# [WHAT YOU HAVE TO DO]
Go to the line with "率，翻转套叠周转箱的颜色与标识规范显得尤为重要。合理的" in the material below and copy from there through the line with "recourir au regroupement", exactly. Pictures are not copied.

Content starts

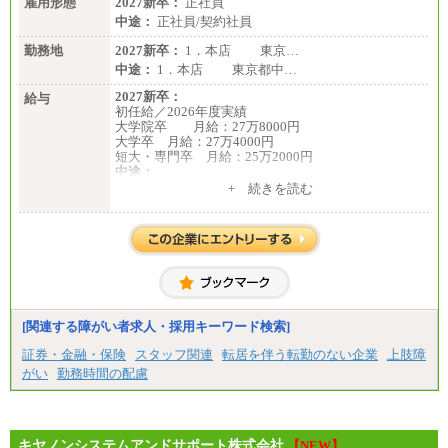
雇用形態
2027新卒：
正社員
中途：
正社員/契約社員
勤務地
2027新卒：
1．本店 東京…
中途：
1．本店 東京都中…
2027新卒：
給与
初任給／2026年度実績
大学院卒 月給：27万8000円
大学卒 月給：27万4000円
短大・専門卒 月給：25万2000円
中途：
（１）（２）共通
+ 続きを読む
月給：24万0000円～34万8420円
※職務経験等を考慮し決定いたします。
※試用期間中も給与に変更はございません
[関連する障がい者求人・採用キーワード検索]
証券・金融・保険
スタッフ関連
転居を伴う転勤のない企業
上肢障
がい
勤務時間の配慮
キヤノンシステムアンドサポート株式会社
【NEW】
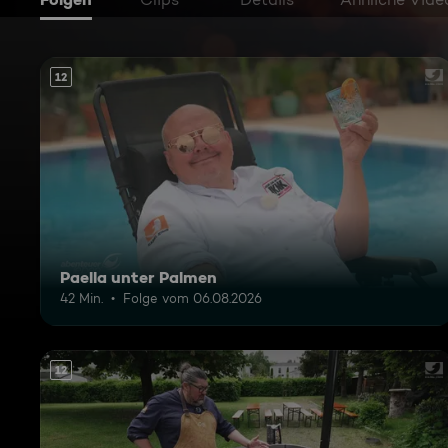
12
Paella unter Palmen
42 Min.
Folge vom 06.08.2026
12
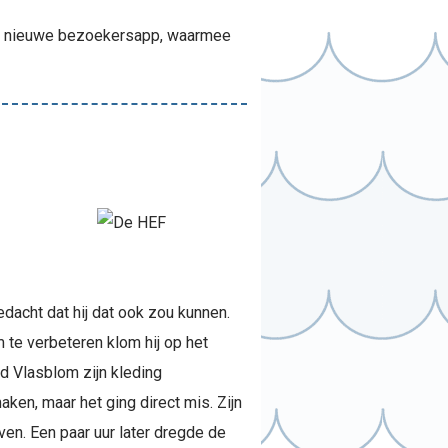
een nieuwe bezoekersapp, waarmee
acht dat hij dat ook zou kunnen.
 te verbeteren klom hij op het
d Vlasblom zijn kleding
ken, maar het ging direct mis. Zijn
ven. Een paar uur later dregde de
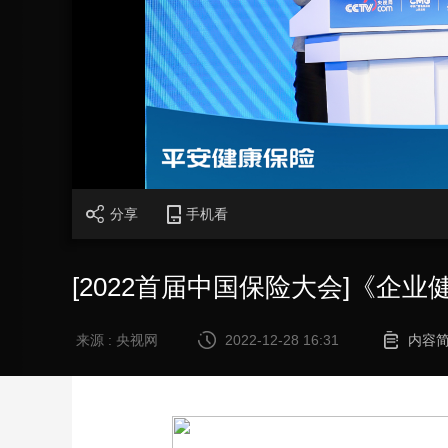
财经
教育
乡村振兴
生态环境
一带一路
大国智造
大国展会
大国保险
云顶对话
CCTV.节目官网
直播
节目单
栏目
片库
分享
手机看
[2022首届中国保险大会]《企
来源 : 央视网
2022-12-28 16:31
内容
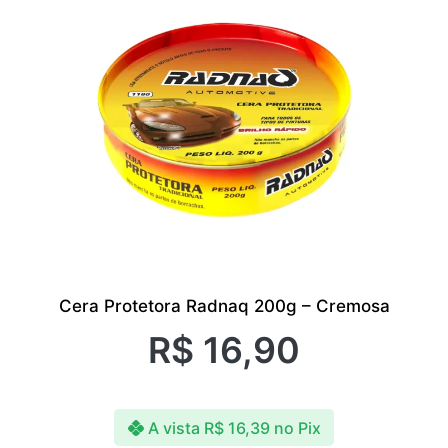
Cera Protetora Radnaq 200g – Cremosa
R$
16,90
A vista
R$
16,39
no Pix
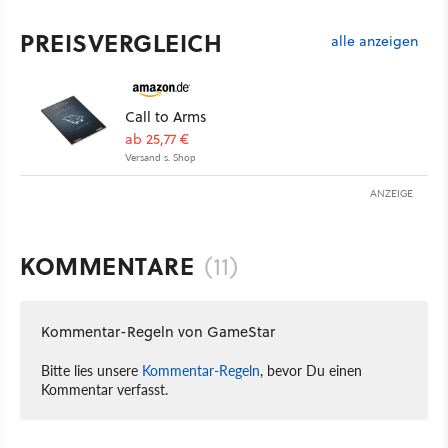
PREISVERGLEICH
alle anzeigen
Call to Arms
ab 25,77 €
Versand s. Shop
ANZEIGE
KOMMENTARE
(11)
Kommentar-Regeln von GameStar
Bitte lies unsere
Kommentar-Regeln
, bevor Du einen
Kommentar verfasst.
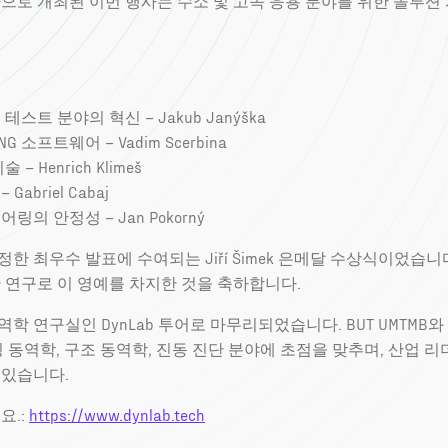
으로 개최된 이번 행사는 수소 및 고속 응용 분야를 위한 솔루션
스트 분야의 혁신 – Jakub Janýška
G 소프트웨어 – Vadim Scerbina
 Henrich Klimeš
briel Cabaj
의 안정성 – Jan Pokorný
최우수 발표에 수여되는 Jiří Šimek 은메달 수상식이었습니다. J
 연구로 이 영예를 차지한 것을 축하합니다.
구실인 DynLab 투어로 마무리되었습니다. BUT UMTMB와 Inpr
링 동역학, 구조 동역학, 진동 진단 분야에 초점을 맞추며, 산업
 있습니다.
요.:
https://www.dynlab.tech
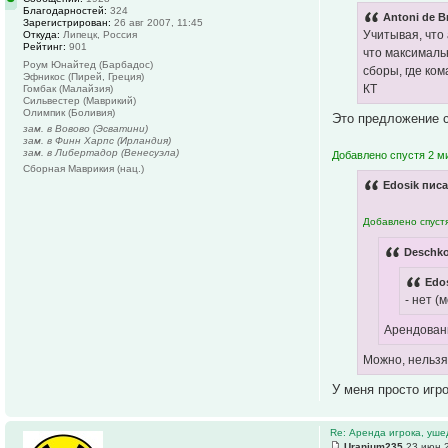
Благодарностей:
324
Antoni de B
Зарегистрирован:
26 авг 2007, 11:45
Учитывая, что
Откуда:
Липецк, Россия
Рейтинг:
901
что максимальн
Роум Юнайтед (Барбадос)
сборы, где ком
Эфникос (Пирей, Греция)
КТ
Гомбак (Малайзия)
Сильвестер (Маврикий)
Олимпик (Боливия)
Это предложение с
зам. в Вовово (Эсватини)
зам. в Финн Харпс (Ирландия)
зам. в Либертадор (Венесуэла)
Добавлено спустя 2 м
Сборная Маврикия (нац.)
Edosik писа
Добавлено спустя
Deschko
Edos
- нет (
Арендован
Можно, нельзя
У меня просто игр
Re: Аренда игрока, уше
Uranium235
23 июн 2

Content ends
Content starts

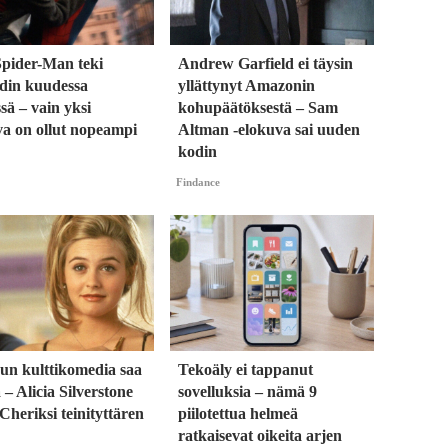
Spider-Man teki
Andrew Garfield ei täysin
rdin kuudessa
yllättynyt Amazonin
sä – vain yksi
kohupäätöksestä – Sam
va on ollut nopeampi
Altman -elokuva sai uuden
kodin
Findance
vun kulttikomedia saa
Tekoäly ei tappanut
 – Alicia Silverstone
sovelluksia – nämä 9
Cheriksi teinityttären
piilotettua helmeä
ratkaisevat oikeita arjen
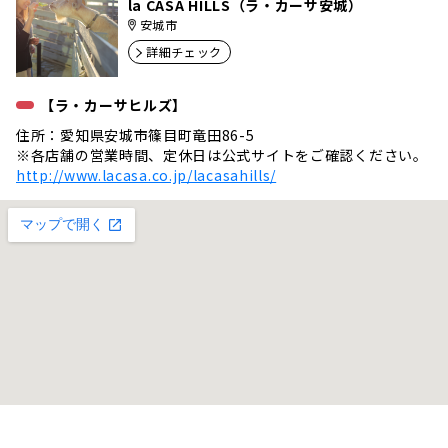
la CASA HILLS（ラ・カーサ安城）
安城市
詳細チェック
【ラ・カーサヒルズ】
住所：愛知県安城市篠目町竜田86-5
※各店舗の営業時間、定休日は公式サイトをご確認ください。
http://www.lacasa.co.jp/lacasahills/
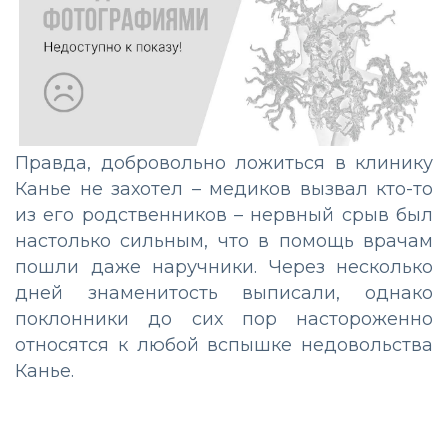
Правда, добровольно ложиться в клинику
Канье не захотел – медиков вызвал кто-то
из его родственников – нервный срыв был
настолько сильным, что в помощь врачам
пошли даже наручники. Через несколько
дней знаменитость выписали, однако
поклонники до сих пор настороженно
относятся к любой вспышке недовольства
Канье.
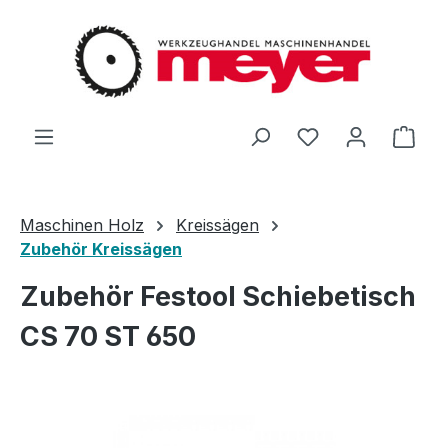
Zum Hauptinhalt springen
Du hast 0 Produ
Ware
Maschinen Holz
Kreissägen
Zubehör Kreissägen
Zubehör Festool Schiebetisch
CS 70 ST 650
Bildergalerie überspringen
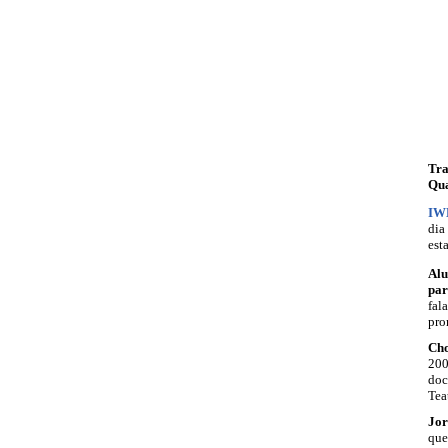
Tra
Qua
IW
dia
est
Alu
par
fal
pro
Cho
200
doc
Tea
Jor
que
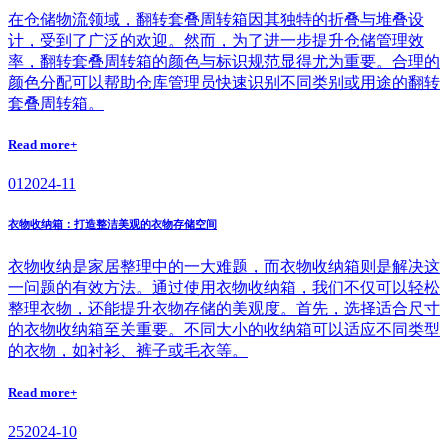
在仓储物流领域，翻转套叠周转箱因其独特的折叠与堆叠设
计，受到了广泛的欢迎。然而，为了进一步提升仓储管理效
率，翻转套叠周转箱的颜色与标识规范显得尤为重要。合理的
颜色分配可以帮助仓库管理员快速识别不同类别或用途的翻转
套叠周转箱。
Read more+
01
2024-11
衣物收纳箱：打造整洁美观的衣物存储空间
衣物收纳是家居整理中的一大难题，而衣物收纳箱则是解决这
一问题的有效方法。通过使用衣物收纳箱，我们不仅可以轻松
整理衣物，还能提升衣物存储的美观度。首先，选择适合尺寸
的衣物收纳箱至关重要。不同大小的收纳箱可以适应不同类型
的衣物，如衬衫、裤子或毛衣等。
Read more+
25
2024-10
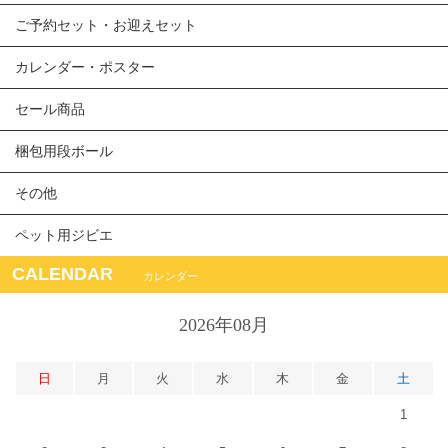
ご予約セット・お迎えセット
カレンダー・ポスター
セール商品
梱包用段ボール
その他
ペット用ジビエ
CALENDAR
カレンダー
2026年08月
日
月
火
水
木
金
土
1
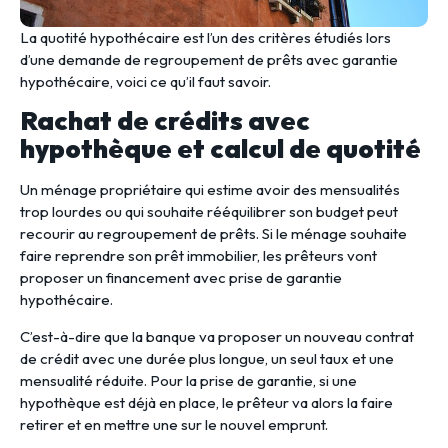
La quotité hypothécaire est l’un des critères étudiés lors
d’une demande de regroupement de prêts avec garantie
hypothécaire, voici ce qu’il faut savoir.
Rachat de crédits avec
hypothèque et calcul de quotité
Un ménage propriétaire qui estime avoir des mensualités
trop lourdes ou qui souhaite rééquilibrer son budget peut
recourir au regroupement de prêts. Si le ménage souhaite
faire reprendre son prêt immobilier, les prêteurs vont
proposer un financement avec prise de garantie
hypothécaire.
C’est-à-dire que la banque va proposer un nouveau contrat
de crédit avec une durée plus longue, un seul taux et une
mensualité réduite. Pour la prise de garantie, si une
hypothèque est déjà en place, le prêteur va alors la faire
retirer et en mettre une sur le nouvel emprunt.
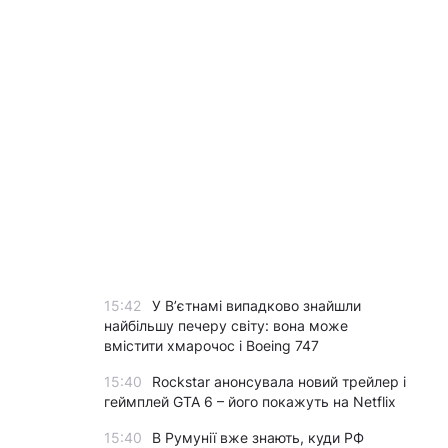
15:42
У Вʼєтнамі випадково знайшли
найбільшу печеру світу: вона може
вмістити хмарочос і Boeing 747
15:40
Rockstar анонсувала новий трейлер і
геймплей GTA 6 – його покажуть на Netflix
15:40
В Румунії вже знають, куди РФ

Content ends

# [ANSWER SECTION]
率，翻转套叠周转箱的颜色与标识规范显得尤为重要。合理的
颜色分配可以帮助仓库管理员快速识别不同类别或用途的翻转
套叠周转箱。
Read more+
01
2024-11
衣物收纳箱：打造整洁美观的衣物存储空间
衣物收纳是家居整理中的一大难题，而衣物收纳箱则是解决这
一问题的有效方法。通过使用衣物收纳箱，我们不仅可以轻松
整理衣物，还能提升衣物存储的美观度。首先，选择适合尺寸
的衣物收纳箱至关重要。不同大小的收纳箱可以适应不同类型
的衣物，如衬衫、裤子或毛衣等。
Read more+
25
2024-10
ご予約セット・お迎えセット
カレンダー・ポスター
セール商品
梱包用段ボール
その他
ペット用ジビエ
CALENDAR
カレンダー
2026年08月
日
月
火
水
木
金
土
1
La quotité hypothécaire est l’un des critères étudiés lors
d’une demande de regroupement de prêts avec garantie
hypothécaire, voici ce qu’il faut savoir.
Rachat de crédits avec
hypothèque et calcul de quotité
Un ménage propriétaire qui estime avoir des mensualités
trop lourdes ou qui souhaite rééquilibrer son budget peut
recourir au regroupement de prêts. Si le ménage souhaite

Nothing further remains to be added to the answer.